Is PLRX or AKBA or KO or JPM or HALO more undervalued right now?

The PEG ratio (forward P/E divided by expected earnings growth rate) is the most precise measure of undervaluation relative to growth potential.

By this metric, Halozyme Therapeutics, Inc. (HALO) is the more undervalued stock at a PEG of 0. 37x versus The Coca-Cola Company's 2. 26x. A PEG below 1. 0 is traditionally considered the threshold for growth-adjusted undervaluation. On forward earnings alone, Halozyme Therapeutics, Inc. (HALO) trades at 8. 6x forward P/E versus 25. 3x for The Coca-Cola Company — 16. 7x cheaper on a one-year earnings basis. Analyst consensus price targets imply the most upside for AKBA: 332. 7% to $4. 00.

08

Which pays a better dividend — PLRX or AKBA or KO or JPM or HALO?
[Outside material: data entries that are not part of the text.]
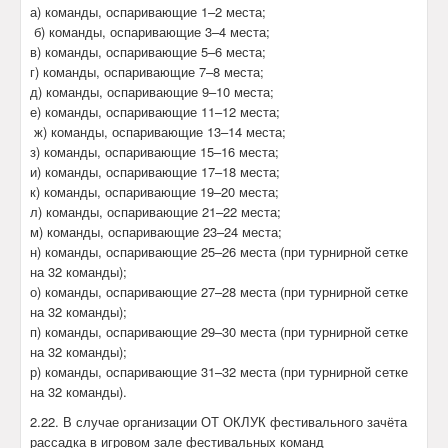
а) команды, оспаривающие 1–2 места;
б) команды, оспаривающие 3–4 места;
в) команды, оспаривающие 5–6 места;
г) команды, оспаривающие 7–8 места;
д) команды, оспаривающие 9–10 места;
е) команды, оспаривающие 11–12 места;
ж) команды, оспаривающие 13–14 места;
з) команды, оспаривающие 15–16 места;
и) команды, оспаривающие 17–18 места;
к) команды, оспаривающие 19–20 места;
л) команды, оспаривающие 21–22 места;
м) команды, оспаривающие 23–24 места;
н) команды, оспаривающие 25–26 места (при турнирной сетке
на 32 команды);
о) команды, оспаривающие 27–28 места (при турнирной сетке
на 32 команды);
п) команды, оспаривающие 29–30 места (при турнирной сетке
на 32 команды);
р) команды, оспаривающие 31–32 места (при турнирной сетке
на 32 команды).
2.22. В случае организации ОТ ОКЛУК фестивального зачёта
рассадка в игровом зале фестивальных команд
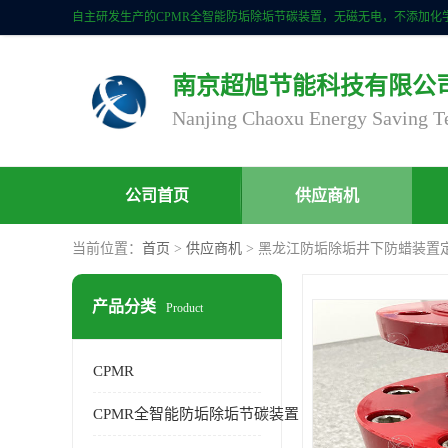
南京超旭节能科技有限公
公司首页
供应商机
当前位置：
首页
>
供应商机
> 黑龙江防垢除垢井下防蜡装置
产品分类
Product
CPMR
CPMR全智能防垢除垢节碳装置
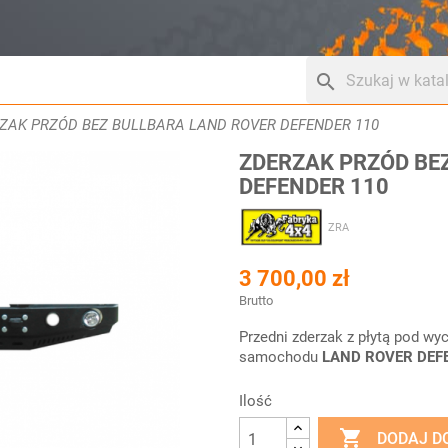
search
ZAK PRZÓD BEZ BULLBARA LAND ROVER DEFENDER 110
ZDERZAK PRZÓD BE
DEFENDER 110
ZRA
3 700,00 zł
Brutto
Przedni zderzak z płytą pod wy
samochodu
LAND ROVER DEF
Ilość

DODAJ D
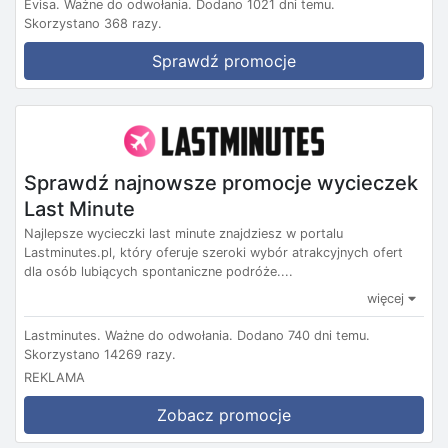
Evisa.
Ważne do odwołania.
Dodano 1021 dni temu.
Skorzystano 368 razy.
Sprawdź promocje
Sprawdź najnowsze promocje wycieczek
Last Minute
Najlepsze wycieczki last minute znajdziesz w portalu
Lastminutes.pl, który oferuje szeroki wybór atrakcyjnych ofert
dla osób lubiących spontaniczne podróże....
więcej
Lastminutes.
Ważne do odwołania.
Dodano 740 dni temu.
Skorzystano 14269 razy.
REKLAMA
Zobacz promocje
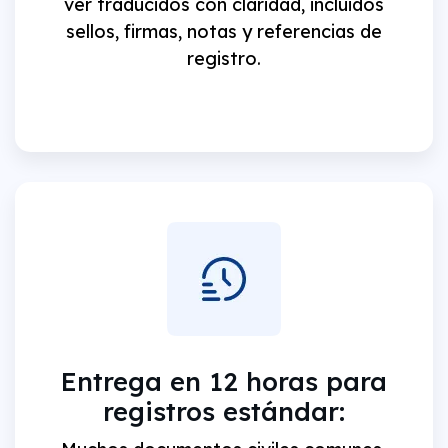
ver traducidos con claridad, incluidos
sellos, firmas, notas y referencias de
registro.
Entrega en 12 horas para
registros estándar:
In this comparison, KO (2.

5% yield), JPM (1. 9% yield) pay a dividend. PLRX, AKBA, HALO do not pay a meaningful dividend and should not be held primarily for income.

09

Is PLRX or AKBA or KO or JPM or HALO better for a retirement portfolio?

For long-horizon retirement investors, The Coca-Cola Company (KO) is the stronger choice — it scores higher on the combination of lower volatility, dividend reliability, and long-term compounding (low volatility (β -0.

20), 2. 5% yield, +121. 1% 10Y return). Both have compounded well over 10 years (KO: +121. 1%, AKBA: -89. 0%), confirming both are viable long-term holds — but the lower-volatility option typically results in less emotional selling during corrections. Retirement portfolios generally favour predictability over maximum returns. Consult a financial advisor before making allocation decisions.

10

What are the main differences between PLRX and AKBA and KO and JPM and HALO?

These companies operate in different sectors (PLRX (Healthcare) and AKBA (Healthcare) and KO (Consumer Defensive) and JPM (Financial Services) and HALO (Healthcare)), which means they face different economic cycles, regulatory environments, and macro sensitivities — making direct comparison nuanced.

In terms of investment character: PLRX is a small-cap quality compounder stock; AKBA is a small-cap high-growth stock; KO is a large-cap quality compounder stock; JPM is a large-cap deep-value stock; HALO is a small-cap high-growth stock. KO, JPM pay a dividend while PLRX, AKBA, HALO do not, making them suitable for different income and tax situations. These fundamental differences mean investors should not choose between them on a single metric — the "better stock" depends entirely on which of these characteristics aligns with your investment strategy.

You Might Also Compare

Based on how these companies actually compete and overlap — not just which sector they're filed under.